The second part with the uneven surface is close to the first surface of the bonding substrate, the second part with the uneven surface is close to the second surface of the bonding substrate or is positioned in the middle of the substrate, the side wall close to the first surface side and the second surface side is the second part of the opposite platform, or the second part with the uneven surface directly extends to the first surface or the second surface.

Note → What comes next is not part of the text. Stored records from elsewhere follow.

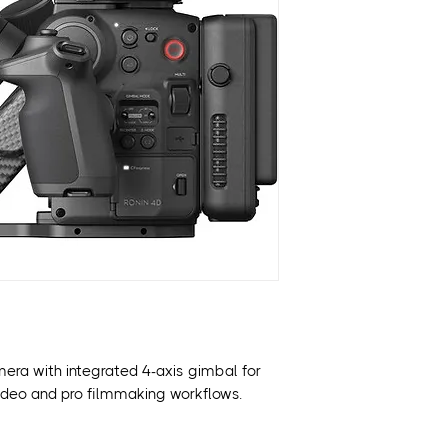
Integrated 4-Axis 
LiDAR-Assisted A
Apple ProRes & H
Dual-Native ISO f
Built-In 9-Stop ND
Modular Design w
CineCore Image P
mera with integrated 4-axis gimbal for
K video and pro filmmaking workflows.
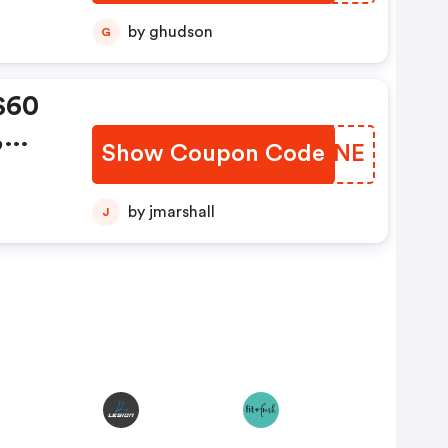
by ghudson
G
$60
,
Show Coupon Code
VAMYNE
de:
by jmarshall
J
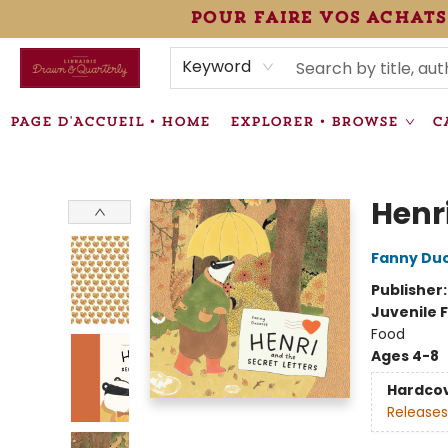
pour faire vos achats
HEURES • HOURS
ÉVÉNEMENTS • EVENTS
VENTES SPÉCIALISÉES • SPECIALTY SALES
F.A.Q
NEWSLETTER
INFORMATIONS SUPPLÉMENTAIRES TERMS & CONDIT
Keyword
PAGE D'ACCUEIL • HOME
EXPLORER • BROWSE
C
Librairie Drawn & Quarterly
Henri
Fanny Du
Publisher
Juvenile F
Food
Ages 4-8
Hardco
Releases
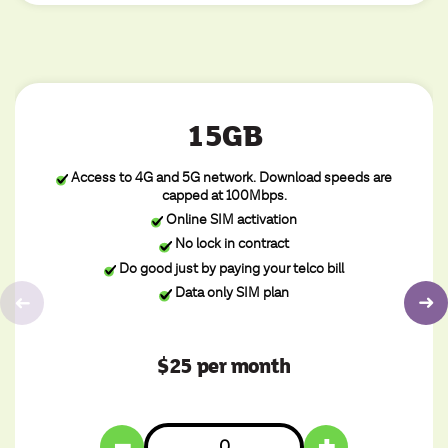
15GB
Access to 4G and 5G network. Download speeds are
capped at 100Mbps.
Online SIM activation
No lock in contract
Do good just by paying your telco bill
Data only SIM plan
$25 per month
−
+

And a step structure is arranged on the edge of the first surface of the substrate, the surface of the step structure is free of a plurality of metal layers, and the step structure is caused by the fact that the laser stealth cutting position is away from the side wall of the metal layer by a certain distance, so that the laser is prevented from directly striking the plurality of metal layers to generate metal meltback materials.

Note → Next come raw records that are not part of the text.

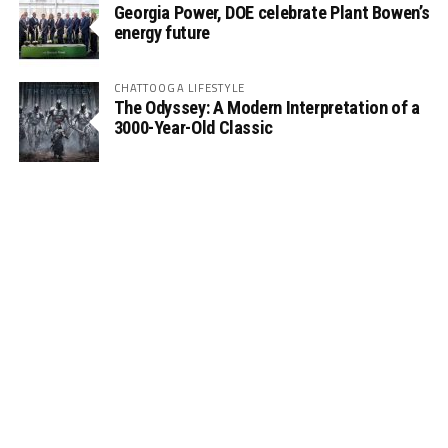
Georgia Power, DOE celebrate Plant Bowen’s
energy future
CHATTOOGA LIFESTYLE
The Odyssey: A Modern Interpretation of a
3000-Year-Old Classic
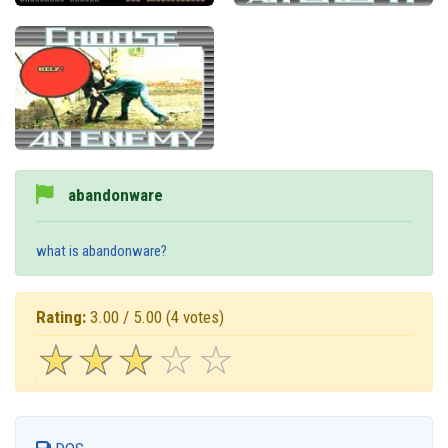
abandonware
what is abandonware?
Rating:
3.00 / 5.00
(4 votes)
☆
★
☆
★
☆
★
☆
★
☆
★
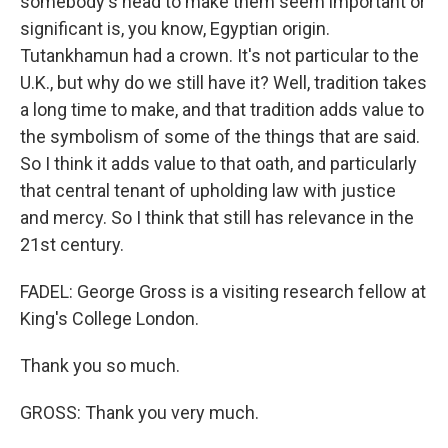
somebody's head to make them seem important or
significant is, you know, Egyptian origin.
Tutankhamun had a crown. It's not particular to the
U.K., but why do we still have it? Well, tradition takes
a long time to make, and that tradition adds value to
the symbolism of some of the things that are said.
So I think it adds value to that oath, and particularly
that central tenant of upholding law with justice
and mercy. So I think that still has relevance in the
21st century.
FADEL: George Gross is a visiting research fellow at
King's College London.
Thank you so much.
GROSS: Thank you very much.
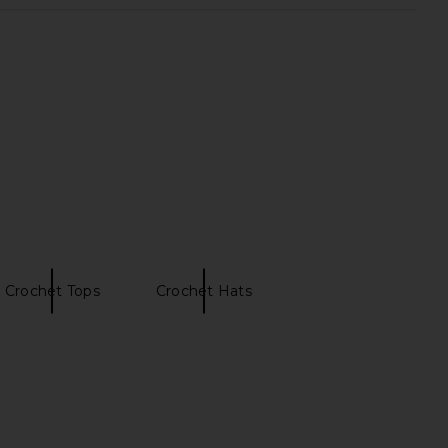
s x REVOLVE Ring Halter
MORE TO COME Neve Mini Dress in
 Top in Cinnamon
Black Stripe
Kulani Kinis
MORE TO COME
$72
$82
Crochet Tops
Crochet Hats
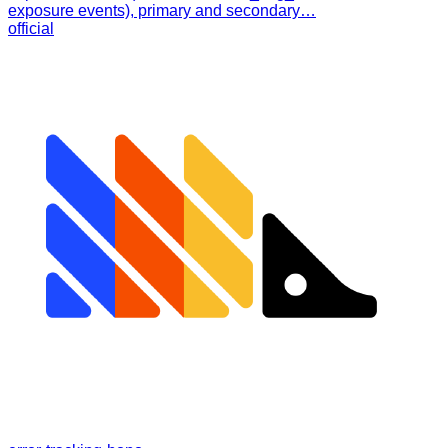
exposure events), primary and secondary…
official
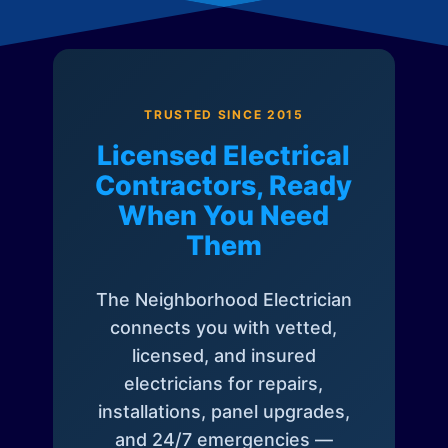
TRUSTED SINCE 2015
Licensed Electrical
Contractors, Ready
When You Need
Them
The Neighborhood Electrician
connects you with vetted,
licensed, and insured
electricians for repairs,
installations, panel upgrades,
and 24/7 emergencies —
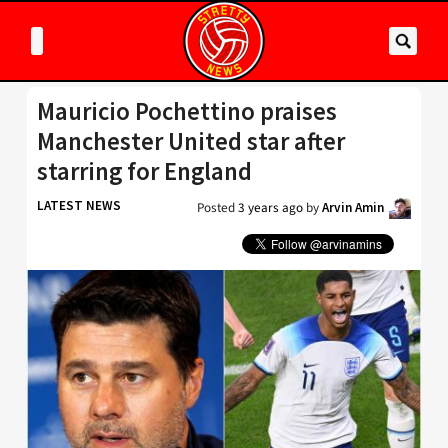
Mauricio Pochettino praises
Manchester United star after
starring for England
LATEST NEWS
Posted
3 years ago
by
Arvin Amin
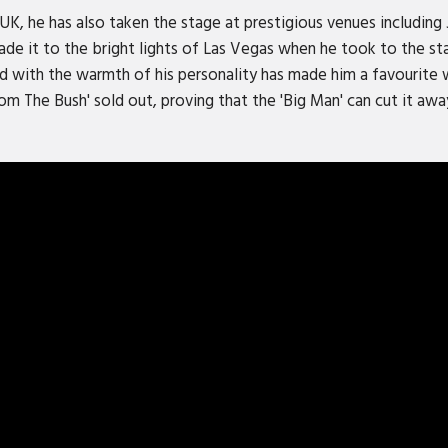
UK, he has also taken the stage at prestigious venues includin
e it to the bright lights of Las Vegas when he took to the st
led with the warmth of his personality has made him a favourite
om The Bush' sold out, proving that the 'Big Man' can cut it aw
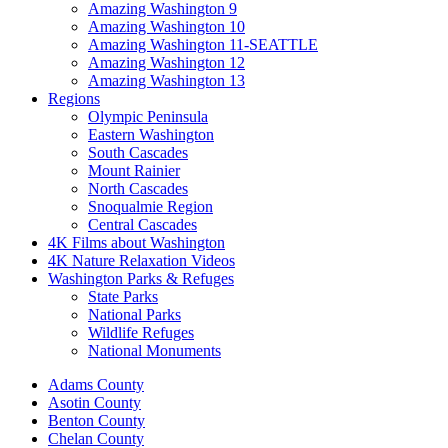
Amazing Washington 9
Amazing Washington 10
Amazing Washington 11-SEATTLE
Amazing Washington 12
Amazing Washington 13
Regions
Olympic Peninsula
Eastern Washington
South Cascades
Mount Rainier
North Cascades
Snoqualmie Region
Central Cascades
4K Films about Washington
4K Nature Relaxation Videos
Washington Parks & Refuges
State Parks
National Parks
Wildlife Refuges
National Monuments
Adams County
Asotin County
Benton County
Chelan County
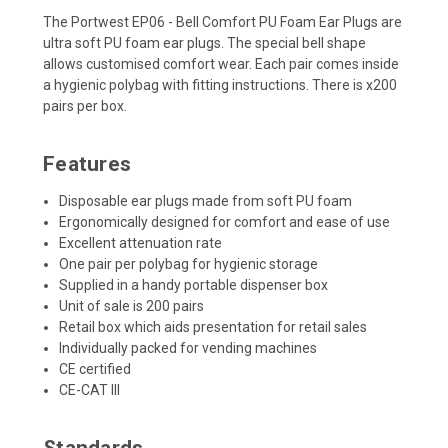
The Portwest EP06 - Bell Comfort PU Foam Ear Plugs are
ultra soft PU foam ear plugs. The special bell shape
allows customised comfort wear. Each pair comes inside
a hygienic polybag with fitting instructions. There is x200
pairs per box.
Features
Disposable ear plugs made from soft PU foam
Ergonomically designed for comfort and ease of use
Excellent attenuation rate
One pair per polybag for hygienic storage
Supplied in a handy portable dispenser box
Unit of sale is 200 pairs
Retail box which aids presentation for retail sales
Individually packed for vending machines
CE certified
CE-CAT III
Standards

As an alternative embodiment, laser stealth dicing may be replaced by laser scribing, in which a groove with a certain depth is first etched on the first surface of the substrate using a continuous laser, and then the semiconductor light emitting element is cleaved using a cleaver to form a single light emitting element.

As an alternative embodiment, the fabrication method of the present invention is also applicable to the structure separation of a nitride-based transfer substrate to form a single light emitting chip, and more preferably, a transfer substrate capable of absorbing laser light, such as a silicon or silicon carbide substrate, is used, and a structure using a metal reflective layer or a metal layer as an electrical contact or a metal bonding layer is used below a semiconductor light emitting sequence on the substrate.

According to the preparation method provided by the invention, the second platform is formed by further etching the multiple metal layers to the surface of the substrate, so that the phenomenon that meltback substances generated by laser scribing crack are splashed to the side wall of the light-emitting area of the semiconductor light-emitting element can be reduced, the electric leakage phenomenon is reduced, and the yield of chip separation is improved. The laser scribing method can effectively reduce the area of the cutting channel and effectively improve the area ratio of the light-emitting area, thereby improving the light-emitting efficiency.

The foregoing embodiments are merely illustrative of the principles and utilities of the present invention and are not intended to limit the invention. Any person skilled in the art can modify or change the above-mentioned embodiments without departing from the spirit and scope of the present invention. Accordingly, it is intended that all equivalent modifications or changes which can be made by those skilled in the art without departing from the spirit and technical spirit of the present invention be covered by the claims of the present invention.